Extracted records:
++++++
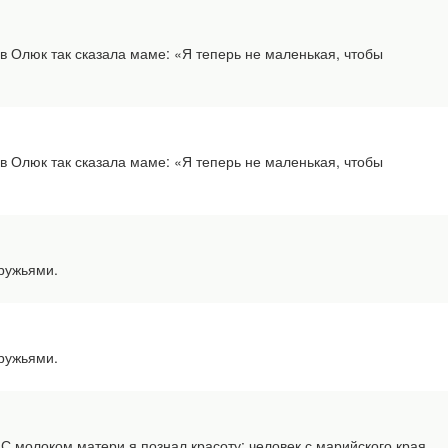
 Олюк так сказала маме: «Я теперь не маленькая, чтобы
 Олюк так сказала маме: «Я теперь не маленькая, чтобы
ружьями.
ружьями.
олоком матери я познал красоту: человек с марийского края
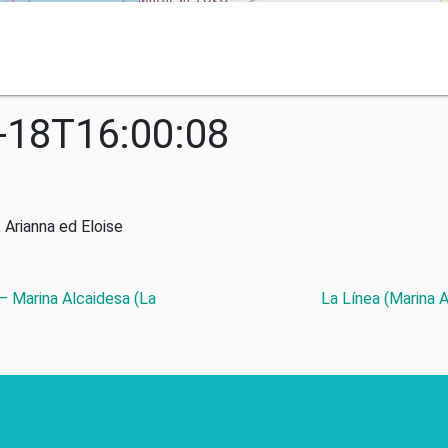
-18T16:00:08
 Arianna ed Eloise
 – Marina Alcaidesa (La
La Línea (Marina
++++++
:: TASK ITEM ::
All entries above must be duplicated exactly; please omit any picture they hold.

:: RESULT OF THE TASK ::
 Олюк так сказала маме: «Я теперь не маленькая, чтобы
 Олюк так сказала маме: «Я теперь не маленькая, чтобы
ружьями.
ружьями.
олоком матери я познал красоту: человек с марийского края
-18T16:00:08
 Arianna ed Eloise
 – Marina Alcaidesa (La
La Línea (Marina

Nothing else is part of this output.